Had they heard? Did they know? Did they care? Could I trust them? Should I trust them?
Are they friends, or are they foes? Would they hate me for my Jewish faith? Would they stand by if someone tried to hurt me? Would they protest my death while watching it? Would they send thoughts and prayers?
Would they save me?
When something as tremendously horrifying as the murders in Pittsburgh happens, you’re forced to reconsider everything and everyone around you.
If I called out “who here loves all people?” how many hands would raise, confident and proud?
If I called out “who here loves the Jewish people?” how many hands would raise?
Would my words echo?
Worse – would my words be swallowed by a silence deeper than I could bear?
I’ve been coddled by this belief that this couldn’t happen here, not in America, not in a safe town like Pittsburgh, not here.
It happened here.
I watched, bewildered, as so many found their words so quickly, almost as the news was being spread, simultaneously were the answers, the blame, the hate.
I felt bowled over, pushed against a wall, as a stream of answers were being pushed my way –
“This is why!”
There is no why.
Is there a why?
If there is a why, then all I’ve ever been taught is a lie.
We always search for the why, but what I’ve learned is that there never is an answer to the why, and that is what makes us human.
Knowing there are no answers.
Not trying to find the answers.
How can we even try?
How can we organize pain as a question and an answer?
How can we possibly give an answer?
For me, there are no answers – there is only disbelief, only heartbreak, only wishes from so deep inside that it won’t ever happen again.
But there are questions, endless questions, for everyone, from G-d, to the smallest children on the street.
G-d, why do you allow evil in this world? How much light can be born from hate?
Child, how can we change this world for you? How can we purify it enough so that you don’t collapse from the pollution of our pain?
As I hear parents beg for help – “how do we speak to our children?” I wonder if the children need to be spoken to.
Children deserve to be coddled and protected from our world’s most awful truths, but more than that, children know the truth already.
How do we speak to our children?
Perhaps, rather than pulling them to grow up into our chaotic world, allow us to learn from them. Look into their eyes and see the innocence there – remember, remember what it means to be a child, to not know that such pain exists, to not expect it of the world around us, to not grasp for the answers but to allow ourselves to sit down and cry. To cry, ceaselessly and without shame, at the utter unfairness of it.
And then to pick ourselves back up, to make friends with those around us, to make the world simple again – love leads to love.
I’m not a parent, and in moments like these I am grateful that the only eyes I have to meet are mine in the mirror. I don’t have to crouch down to look into a heartbroken face, a child shattered by what they’ve overheard, having the moment in which their world goes from perfection to fractured.

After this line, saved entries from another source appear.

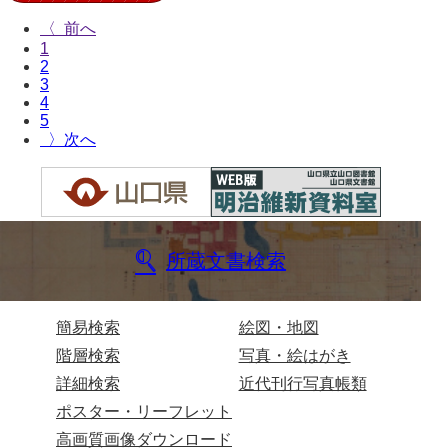
〈
兄部家文書
1
2
興隆寺文書
3
4
小嶋家文書
5
〉
御所河内大堤水子中文書
小山家文書
近藤清石文庫
所蔵文書検索
雑賀家文書
斉藤家文書（山口市）
簡易検索
絵図・地図
斉藤家文書（徳地町）
階層検索
写真・絵はがき
佐伯隆収集史料
詳細検索
近代刊行写真帳類
ポスター・リーフレット
坂田軍一文書
高画質画像ダウンロード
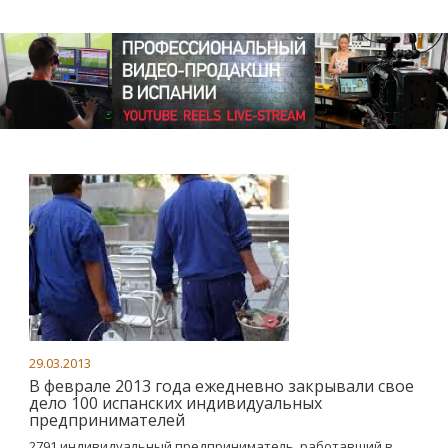
29.03.2013
В феврале 2013 года ежедневно закрывали свое
дело 100 испанских индивидуальных
предпринимателей
2791 индивидуальный предприниматель, работавший в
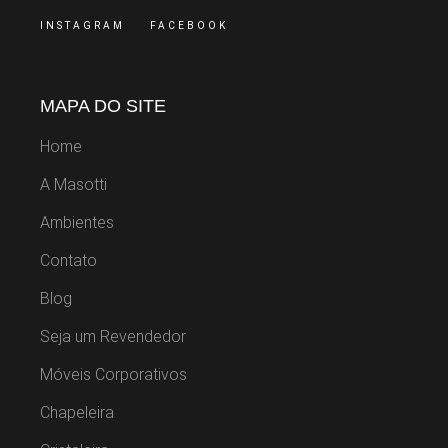
INSTAGRAM
FACEBOOK
MAPA DO SITE
Home
A Masotti
Ambientes
Contato
Blog
Seja um Revendedor
Móveis Corporativos
Chapeleira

And maybe I’m all wrong. Maybe nothing about this is simple. Maybe nothing about this is simply about that fact that 11 worlds have just been completely shattered because of their Jewish faith. Maybe it’s not just about the fact that there are people out there who hate me for my faith and will stop at nothing to destroy. Maybe this is about politics, or guns, or protests and rallies. I don’t know. That’s the truth.
And that is why I hesitated to write words at all.
What use are words?
I’m no political scientist, or social commentator.
Maybe one day, I’ll add those qualifications to my resume, but for now, I am just one voice.
One voice, who grasps for words every time I feel the earth shake beneath my feet.
These are my words, and I’m sharing them with you in a desperate moment of trying to connect, to find a place we can meet, in a place that we can throw up our hands, cry out at the unfairness of it, and say, maybe, we just don’t know.